SSIDs and Network Performance

When you’re connected to the Wi-Fi and checking your Twitter feed at Starbucks, what you most care about is for the data that carries all those tweets to make it from the AP to your phone – nothing else matters, to you. But, Wi-Fi has a lot more going on behind the scenes before the tweet carrying data makes it to your phone. There’s a LOT of information exchanging in the air in the form of management frames, control frames, and data frames. When it comes to SSIDs, we’re going to be paying attention to the management frames.

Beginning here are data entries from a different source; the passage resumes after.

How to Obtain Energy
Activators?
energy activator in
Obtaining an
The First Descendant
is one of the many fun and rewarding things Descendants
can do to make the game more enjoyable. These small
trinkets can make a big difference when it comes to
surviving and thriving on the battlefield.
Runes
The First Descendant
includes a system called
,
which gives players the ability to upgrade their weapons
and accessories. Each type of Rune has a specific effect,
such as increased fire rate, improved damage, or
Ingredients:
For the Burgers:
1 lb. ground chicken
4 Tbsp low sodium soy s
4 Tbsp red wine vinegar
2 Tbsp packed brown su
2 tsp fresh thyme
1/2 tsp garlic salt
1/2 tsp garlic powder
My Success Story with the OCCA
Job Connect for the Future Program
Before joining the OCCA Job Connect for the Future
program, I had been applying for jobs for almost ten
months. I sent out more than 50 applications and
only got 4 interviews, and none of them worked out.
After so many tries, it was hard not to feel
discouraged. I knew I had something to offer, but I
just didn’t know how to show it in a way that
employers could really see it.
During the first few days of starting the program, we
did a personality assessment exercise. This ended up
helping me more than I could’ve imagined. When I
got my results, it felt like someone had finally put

In most cases, each AP will have at least one SSID enabled and broadcasting. So Wi-Fi clients know what SSIDs are available, each SSID will advertise its existence in the form of a beacon. It does this in accordance to the configured beacon interval, which is commonly set at every 100 milliseconds (ms). So, 10 times per second, each AP will send a beacon advertising the SSID. Now, if you have five SSIDs enabled, each of those will also need to send a beacon to advertise their SSID. So now you have 50 beacons sent out every second. What’s that? Oh, you have 10 APs deployed in your facility? That’s right, then you now have 500 beacons sent out every second. But wait, there’s more…

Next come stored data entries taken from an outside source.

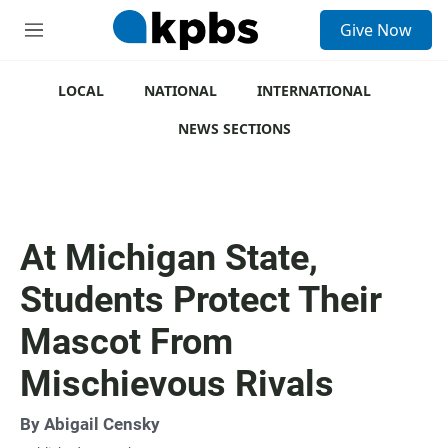
S
Give Now
e
M
a
e
r
n
c
u
LOCAL
NATIONAL
INTERNATIONAL
h
NEWS SECTIONS
u
e
r
y
At Michigan State,
Students Protect Their
Mascot From
Mischievous Rivals
By
Abigail Censky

Now, let’s look at the Wi-Fi client devices (like your phone). When you stroll into Starbucks, your phone sends its own management frame called a probe request, asking what SSIDs are available. Each AP will then send a probe response for each SSID that it has enabled. Math time again. If there are 50 devices sending probe requests, and 10 APs each having 5 BSSIDs enabled, then (oh, my head hurts) that’s 2,500 probe responses. And yes, that’s on top of the 500 beacons that the APs are sending out every second.

[ Yes, there’s even more than that, but that’s diving deeper that I want to right now, and I think this is enough to drive home the point. ]

Want to know a little secret (it’s not really a secret)? Remember in the previous “Teaching Wi-Fi Airtime” posts, we talked a bit about transmit speeds, and their impact on airtime utilization? Well, management traffic is sent at the lowest allowed basic data rate (don’t ask why right now, that’s a blog post for later). Anyway, do you see how management traffic can really overwhelm the Wi-Fi?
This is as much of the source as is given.